The audiotape captivated television and radio news Thursday afternoon, and most stations discussed it with analysts.

CNN's legal specialist said he wasn't sure what difference the tape would make to Craig's legal or political state, since Craig already has pleaded guilty to disorderly conduct.

"The good news for Larry Craig is, I don't think there's anything in this tape that makes the situation worse," Jeffrey Toobin said. "The bad news is, his situation is terminal anyway. So, this really just doesn't make any difference."

The interview heats up

One major dispute was whether Craig reached into Karsnia's stall with his left hand — with gold wedding band — or his right hand, which would have been closer. The police report said hand motions are part of the signals men send to each other if they want to have a sexual encounter.

"OK. Then it was your left hand," Karsnia said. "I saw it with my own eyes."

"All right," Craig responded, "you saw something that didn't happen."

"Embarrassing, embarrassing," Karsnia said. "No wonder we're going down the tubes."

Craig said their feet touched, but accidentally, and that he reached down to grab a piece of paper — not to send a signal that he wanted sex.

"So I go into the bathroom here as I normally do. I'm a commuter here, too," Craig said.

"Your foot came toward mine, mine came toward yours. Was that natural? I don't know," Craig said. "Did we bump? Yes. I think we did. You said so. I don't disagree with that."

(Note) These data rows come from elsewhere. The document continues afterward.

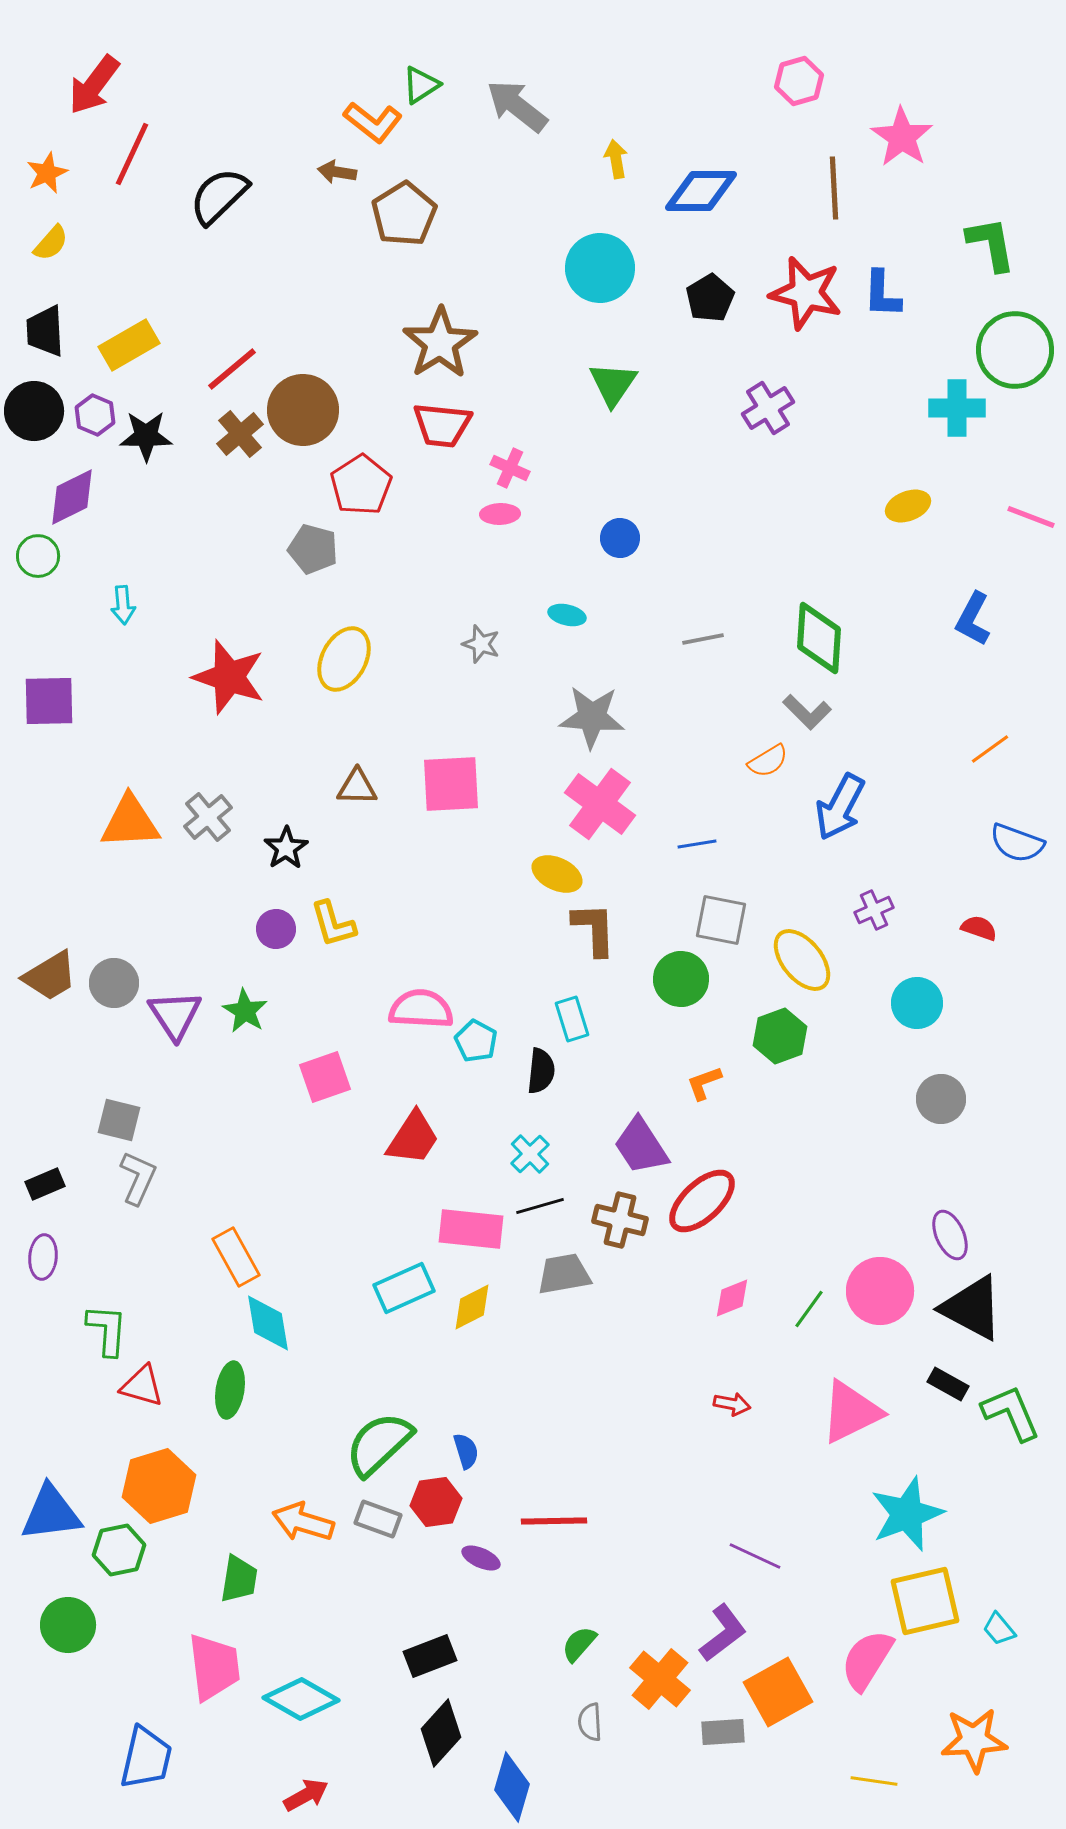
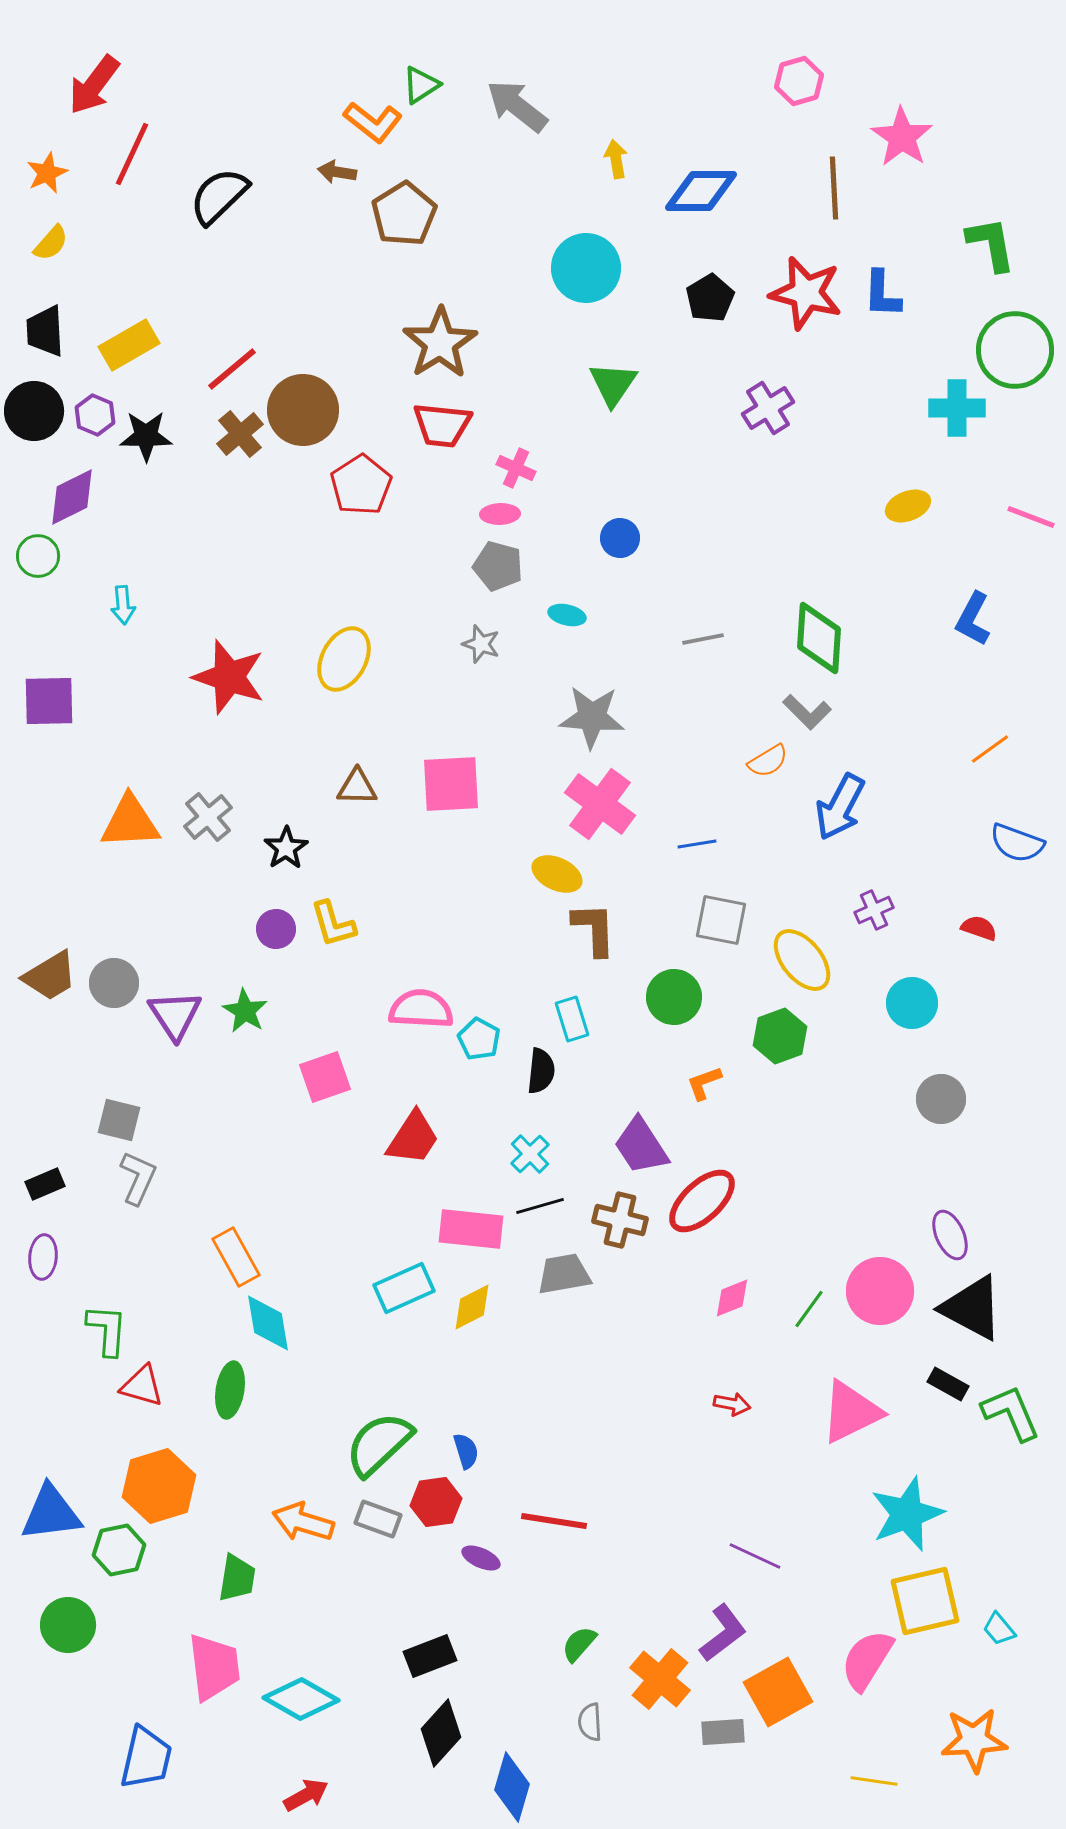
cyan circle at (600, 268): moved 14 px left
pink cross at (510, 468): moved 6 px right
gray pentagon at (313, 549): moved 185 px right, 17 px down
green circle at (681, 979): moved 7 px left, 18 px down
cyan circle at (917, 1003): moved 5 px left
cyan pentagon at (476, 1041): moved 3 px right, 2 px up
red line at (554, 1521): rotated 10 degrees clockwise
green trapezoid at (239, 1579): moved 2 px left, 1 px up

Craig said he hesitated outside Karsnia's stall while he waited for another to open up. In the police report, the officer had written that Craig watched him through the crack for two minutes.

Signs of veracity

But Craig's details — that he spread his legs to keep his suit pants from sagging to the floor, for example — can be a sign of veracity, said Michael J. Perrotti, a Yorba Linda, Calif., psychologist who works as an expert witness.

If Craig was there to solicit anonymous sex, though, that's compulsive behavior, Perrotti said. That makes it harder to interpret Craig's comments in the interview.

Craig said he travels through the airport "almost weekly" and visits the bathroom often, but not for what the officer accused him of. That admission — that he frequents a bathroom apparently frequented by "cruisers" — is not something a guilty person would be expected to say, Perrotti said.

But Craig's persistent denials sound more defensive, he said.

"I don't, ah, I am not gay," Craig said. "I don't do these kinds of things."